縁起といいますと、よく縁起が良いとか悪いなどと使われる事があります。

ここで使われている縁起が良い、悪いというのは、よくよく省みると自分に都合の良いものを縁起が良いといい、都合の悪いものを縁起が悪いと言っているようです。

仏教では、この私のものの見方を愚痴(ぐち)といいます。

すべのことを私中心に見て自分にとって都合の良いもの、自分にとって役立つものを良しとし、是とする。

逆に自分にとって都合の悪いもの、邪魔になるものを悪とよび、非とする。

そのような自分中心のものの見方を愚痴といいます。

しかし、「縁起」とはそのような自己中心的なわたくしの見方で語られるものではありません。

ただ今の私のいのちという立場に立って、私を私とたらしめている数限りないはたらきを自覚的にいただけるものが縁起の世界であります。

またそれをご縁と言ったり、ご恩と言ったりもします。

ですから、ご縁はそれがわたくしにとって都合が良かろうが悪かろうが選ぶことはできません。

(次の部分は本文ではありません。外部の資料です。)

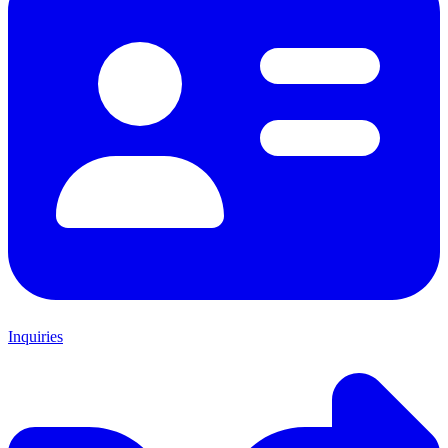
Inquiries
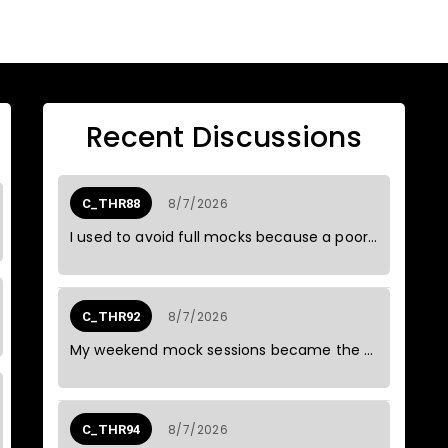
Recent Discussions
8/7/2026
C_THR88
I used to avoid full mocks because a poor result could spoil the weekend.
8/7/2026
C_THR92
My weekend mock sessions became the most reliable part of my study routine.
8/7/2026
C_THR94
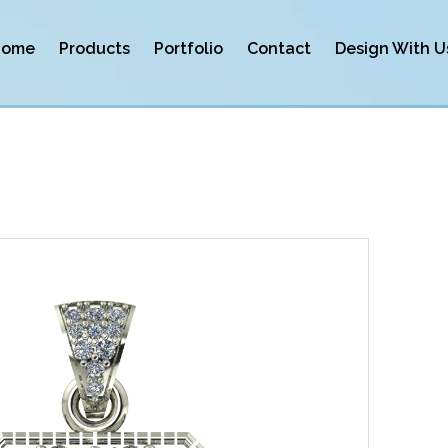
Home
Products
Portfolio
Contact
Design With U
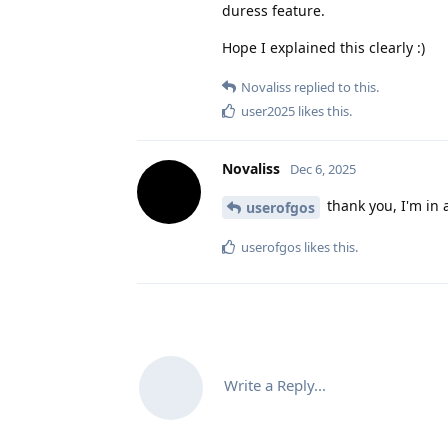
duress feature.
Hope I explained this clearly :)
Novaliss
replied to this.
user2025
likes this
.
Novaliss
Dec 6, 2025
thank you, I'm in 
userofgos
userofgos
likes this
.
Write a Reply...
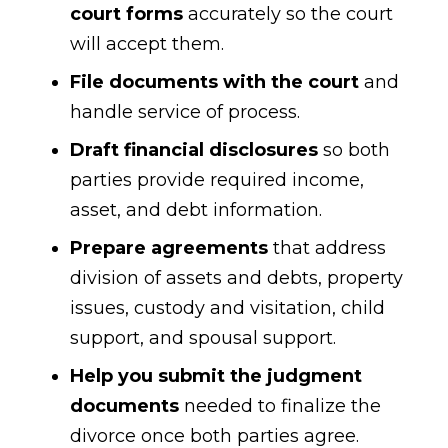
court forms
accurately so the court
will accept them.
File documents with the court
and
handle service of process.
Draft financial disclosures
so both
parties provide required income,
asset, and debt information.
Prepare agreements
that address
division of assets and debts, property
issues, custody and visitation, child
support, and spousal support.
Help you submit the judgment
documents
needed to finalize the
divorce once both parties agree.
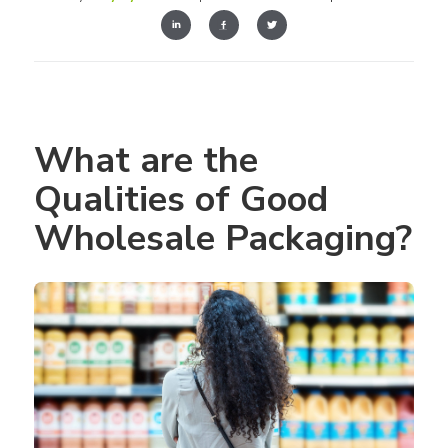
What are the 
Qualities of Good 
Wholesale Packaging?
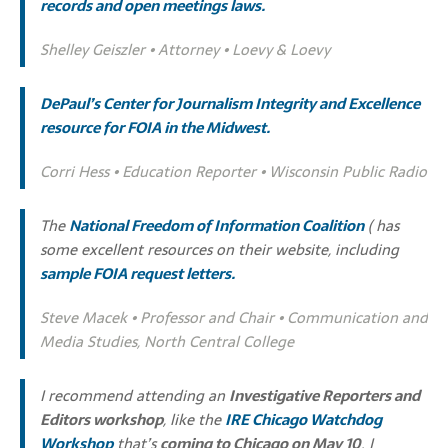
records and open meetings laws
.
Shelley Geiszler • Attorney • Loevy & Loevy
DePaul’s Center for Journalism Integrity and Excellence
resource for FOIA in the Midwest.
Corri Hess • Education Reporter • Wisconsin Public Radio
The
National Freedom of Information Coalition
( has
some excellent resources on their website, including
sample FOIA request letters
.
Steve Macek • Professor and Chair • Communication and
Media Studies, North Central College
I recommend attending an
Investigative Reporters and
Editors workshop
, like the
IRE Chicago Watchdog
Workshop
that’s
coming to Chicago on May 10
. I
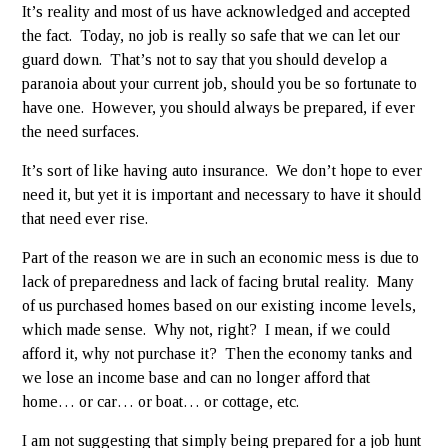
It’s reality and most of us have acknowledged and accepted
the fact. Today, no job is really so safe that we can let our
guard down. That’s not to say that you should develop a
paranoia about your current job, should you be so fortunate to
have one. However, you should always be prepared, if ever
the need surfaces.
It’s sort of like having auto insurance. We don’t hope to ever
need it, but yet it is important and necessary to have it should
that need ever rise.
Part of the reason we are in such an economic mess is due to
lack of preparedness and lack of facing brutal reality. Many
of us purchased homes based on our existing income levels,
which made sense. Why not, right? I mean, if we could
afford it, why not purchase it? Then the economy tanks and
we lose an income base and can no longer afford that
home… or car… or boat… or cottage, etc.
I am not suggesting that simply being prepared for a job hunt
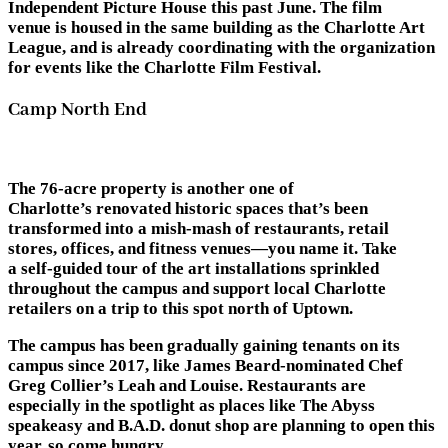
Independent Picture House this past June. The film
venue is housed in the same building as the Charlotte Art
League, and is already coordinating with the organization
for events like the Charlotte Film Festival.
Camp North End
The 76-acre property is another one of
Charlotte’s renovated historic spaces that’s been
transformed into a mish-mash of restaurants, retail
stores, offices, and fitness venues—you name it. Take
a self-guided tour of the art installations sprinkled
throughout the campus and support local Charlotte
retailers on a trip to this spot north of Uptown.
The campus has been gradually gaining tenants on its
campus since 2017, like James Beard-nominated Chef
Greg Collier’s Leah and Louise. Restaurants are
especially in the spotlight as places like The Abyss
speakeasy and
B.A.D. donut shop are planning to open this
year, so come hungry.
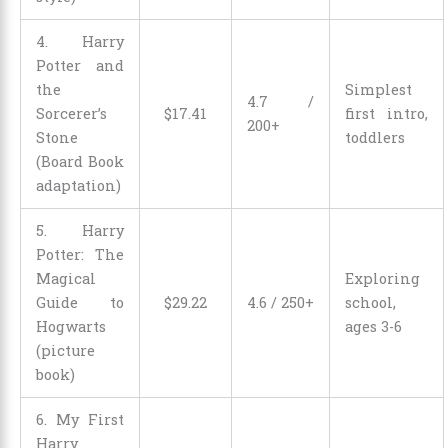
4. Harry
Potter and
the
Simplest
4.7 /
Sorcerer’s
$
17
.
41
first intro,
200+
Stone
toddlers
(Board Book
adaptation)
5. Harry
Potter: The
Magical
Exploring
Guide to
$
29
.
22
4.6 / 250+
school,
Hogwarts
ages 3-6
(picture
book)
6. My First
Harry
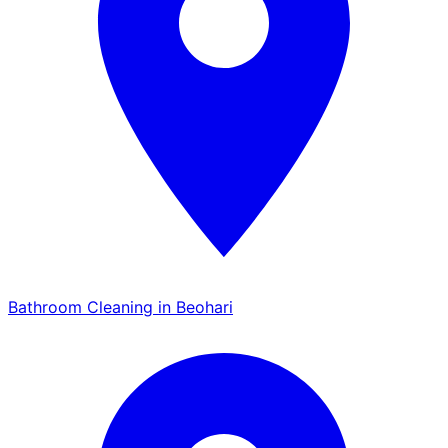
Bathroom Cleaning in Beohari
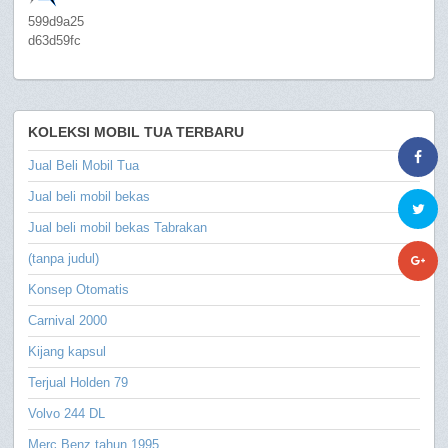
599d9a25
d63d59fc
KOLEKSI MOBIL TUA TERBARU
Jual Beli Mobil Tua
Jual beli mobil bekas
Jual beli mobil bekas Tabrakan
(tanpa judul)
Konsep Otomatis
Carnival 2000
Kijang kapsul
Terjual Holden 79
Volvo 244 DL
Merc Benz tahun 1995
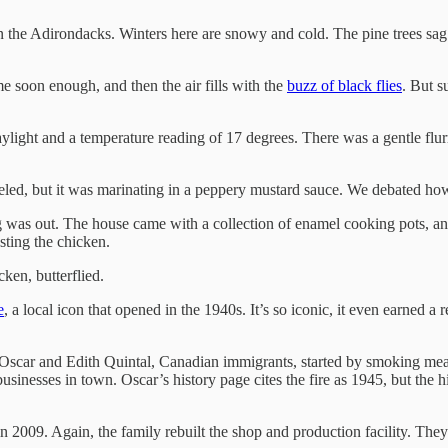
in the Adirondacks. Winters here are snowy and cold. The pine trees sag
 soon enough, and then the air fills with the
buzz of black flies
. But s
daylight and a temperature reading of 17 degrees. There was a gentle flu
beled, but it was marinating in a peppery mustard sauce. We debated how
ng was out. The house came with a collection of enamel cooking pots, a
sting the chicken.
ken, butterflied.
e
, a local icon that opened in the 1940s. It’s so iconic, it even earned a r
 Oscar and Edith Quintal, Canadian immigrants, started by smoking meats
inesses in town. Oscar’s history page cites the fire as 1945, but the hi
n 2009. Again, the family rebuilt the shop and production facility. The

むしろ、自分の都合でしか見ることの出来ないわたくしにとっては、都合の良かった事も、悪かった事も、すべてが今のわたくしとなっております、といただけるのが縁起という事でありましょう。

慌ただしい日常の中で普段は忘れがちなことではありますが、時には立ち止り、今、生かされて生きているいのちの不思議をおもい、私の都合の善し悪しに関係なく、共に一瞬一瞬のかけがえのない大切なご縁によって成り立っているいのちであると、いただいていきたいものです。